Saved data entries
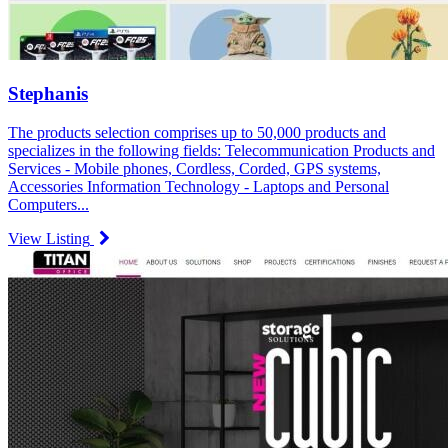
Stephanis
The products selection comprises up to 50,000 products and
specializes in the following fields: Telecommunication Products and
Services - Mobile phones, Cordless, Corded, GPS systems,
Accessories Information Technology - Laptops and Personal
Computers...
View Listing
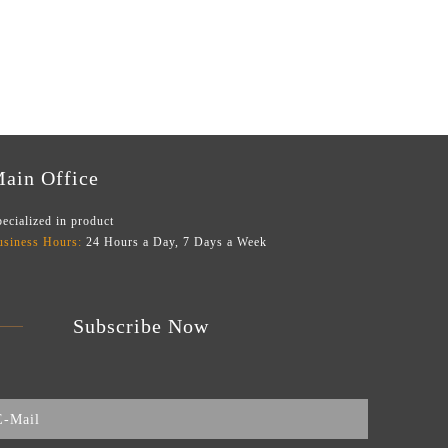
ain Office
ecialized in product
usiness Hours:
24 Hours a Day, 7 Days a Week
Subscribe Now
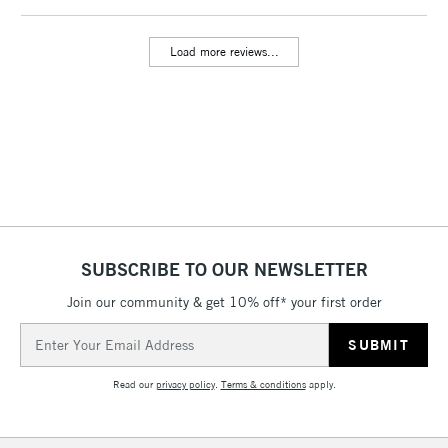
Load more reviews...
SUBSCRIBE TO OUR NEWSLETTER
Join our community & get 10% off* your first order
Email
Address
Read our
privacy policy
.
Terms & conditions
apply.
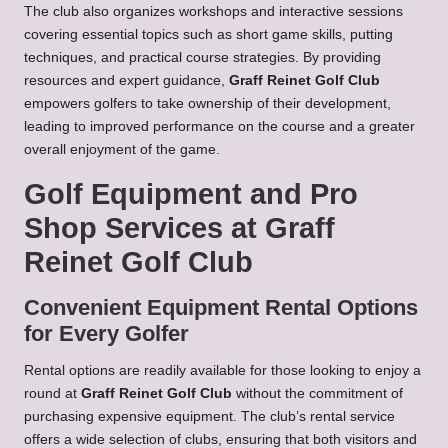
The club also organizes workshops and interactive sessions
covering essential topics such as short game skills, putting
techniques, and practical course strategies. By providing
resources and expert guidance,
Graff Reinet Golf Club
empowers golfers to take ownership of their development,
leading to improved performance on the course and a greater
overall enjoyment of the game.
Golf Equipment and Pro
Shop Services at Graff
Reinet Golf Club
Convenient Equipment Rental Options
for Every Golfer
Rental options are readily available for those looking to enjoy a
round at
Graff Reinet Golf Club
without the commitment of
purchasing expensive equipment. The club’s rental service
offers a wide selection of clubs, ensuring that both visitors and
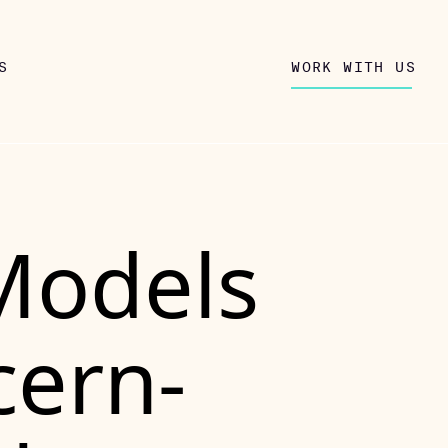
S
WORK WITH US
Models
cern-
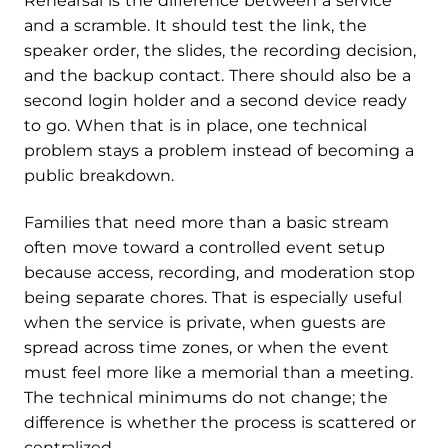
Rehearsal is the difference between a service
and a scramble. It should test the link, the
speaker order, the slides, the recording decision,
and the backup contact. There should also be a
second login holder and a second device ready
to go. When that is in place, one technical
problem stays a problem instead of becoming a
public breakdown.
Families that need more than a basic stream
often move toward a controlled event setup
because access, recording, and moderation stop
being separate chores. That is especially useful
when the service is private, when guests are
spread across time zones, or when the event
must feel more like a memorial than a meeting.
The technical minimums do not change; the
difference is whether the process is scattered or
centralized.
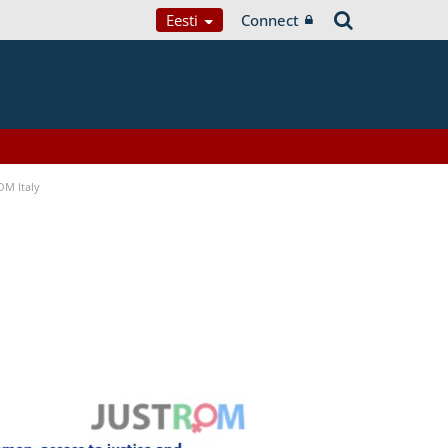
Eesti
Connect
OM Italy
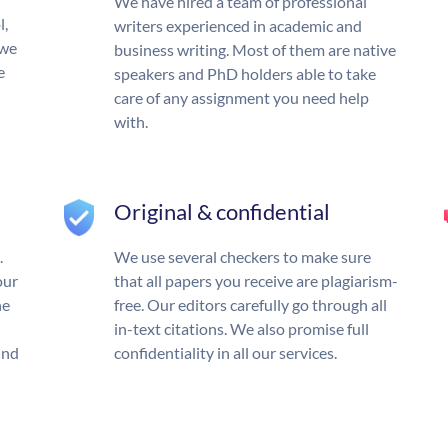
We have hired a team of professional
l,
writers experienced in academic and
 we
business writing. Most of them are native
e
speakers and PhD holders able to take
care of any assignment you need help
with.
Original & confidential
.
We use several checkers to make sure
our
that all papers you receive are plagiarism-
he
free. Our editors carefully go through all
in-text citations. We also promise full
und
confidentiality in all our services.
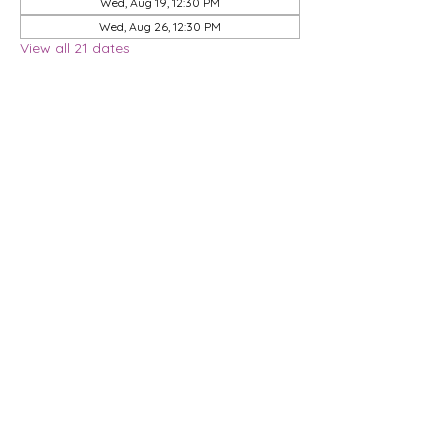
Wed, Aug 19, 12:30 PM
Wed, Aug 26, 12:30 PM
View all 21 dates
Share this event
Privacy Policy
Membership Agreement
DMCA Policy
Terms & Conditions
| 9901 Brodie Lane, STE 160-597, Austin, TX
78748
© 2026 Dwell Coworking, LLC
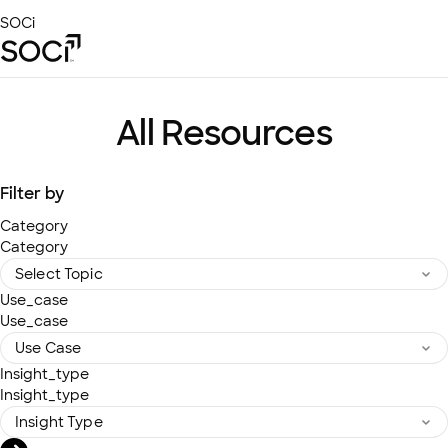
Skip
SOCi
to
Main
Content
Platform
Solutions
All Resources
Success Stories
Local Visibility Index 2026
Filter by
Resources
Category
Category
Use_case
Use_case
Insight_type
Insight_type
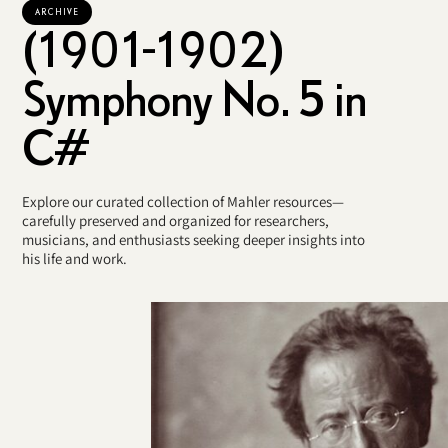
ARCHIVE
(1901-1902)
Symphony No. 5 in
C#
Explore our curated collection of Mahler resources—
carefully preserved and organized for researchers,
musicians, and enthusiasts seeking deeper insights into
his life and work.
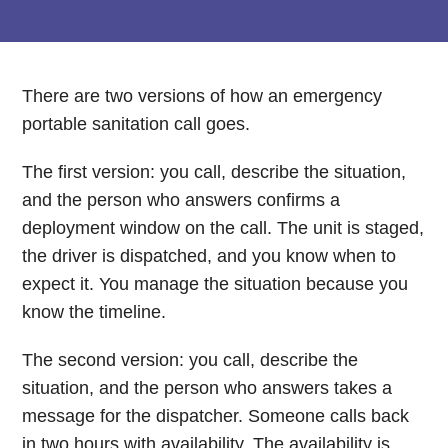
There are two versions of how an emergency
portable sanitation call goes.
The first version: you call, describe the situation,
and the person who answers confirms a
deployment window on the call. The unit is staged,
the driver is dispatched, and you know when to
expect it. You manage the situation because you
know the timeline.
The second version: you call, describe the
situation, and the person who answers takes a
message for the dispatcher. Someone calls back
in two hours with availability. The availability is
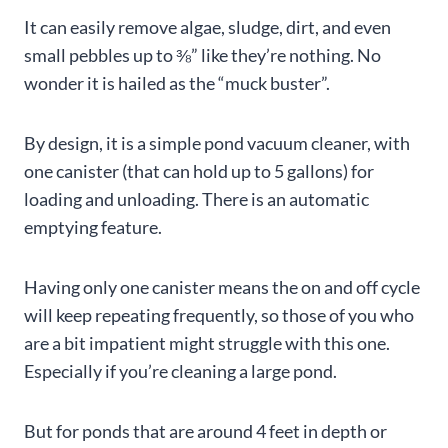
It can easily remove algae, sludge, dirt, and even
small pebbles up to ⅜” like they’re nothing. No
wonder it is hailed as the “muck buster”.
By design, it is a simple pond vacuum cleaner, with
one canister (that can hold up to 5 gallons) for
loading and unloading. There is an automatic
emptying feature.
Having only one canister means the on and off cycle
will keep repeating frequently, so those of you who
are a bit impatient might struggle with this one.
Especially if you’re cleaning a large pond.
But for ponds that are around 4 feet in depth or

▶ DIRECTIONS
Copy, word for word, the entries above from the first line to the line that holds "Convenient Equipment Rental Options". Drop the pictures.

▶ YOUR RESPONSE
Stephanis
The products selection comprises up to 50,000 products and
specializes in the following fields: Telecommunication Products and
Services - Mobile phones, Cordless, Corded, GPS systems,
Accessories Information Technology - Laptops and Personal
Computers...
View Listing
ain Office
ecialized in product
usiness Hours:
24 Hours a Day, 7 Days a Week
Subscribe Now
Load more reviews...
SUBSCRIBE TO OUR NEWSLETTER
Join our community & get 10% off* your first order
Email
Address
Read our
privacy policy
.
Terms & conditions
apply.
The club also organizes workshops and interactive sessions
covering essential topics such as short game skills, putting
techniques, and practical course strategies. By providing
resources and expert guidance,
Graff Reinet Golf Club
empowers golfers to take ownership of their development,
leading to improved performance on the course and a greater
overall enjoyment of the game.
Golf Equipment and Pro
Shop Services at Graff
Reinet Golf Club
Convenient Equipment Rental Options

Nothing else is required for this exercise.